* BRIEF *
A faithful copy of the listing below is needed, with its pictures left out.

RECORDS FOR THIS TASK START

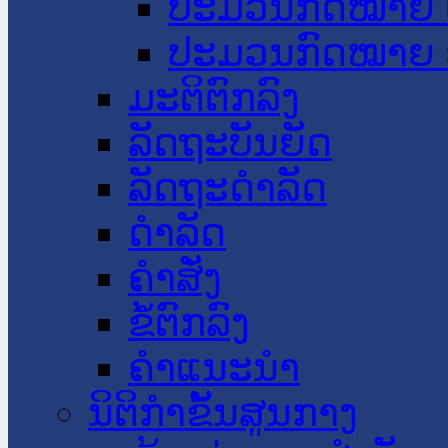
ປະມວນກົດໝາຍ 
ປະມວນກົດໝາຍ 
ມະຕິຕົກລົງ
ລັດຖະບັນຍັດ
ລັດຖະດໍາລັດ
ດໍາລັດ
ຄໍາສັ່ງ
ຂໍ້ຕົກລົງ
ຄໍາແນະນໍາ
ນິຕິກຳຂັ້ນສູນກາງ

RECORDS FOR THIS TASK END

* RESPONSE *
ປະມວນກົດໝາຍ 
ປະມວນກົດໝາຍ 
ມະຕິຕົກລົງ
ລັດຖະບັນຍັດ
ລັດຖະດໍາລັດ
ດໍາລັດ
ຄໍາສັ່ງ
ຂໍ້ຕົກລົງ
ຄໍາແນະນໍາ
ນິຕິກຳຂັ້ນສູນກາງ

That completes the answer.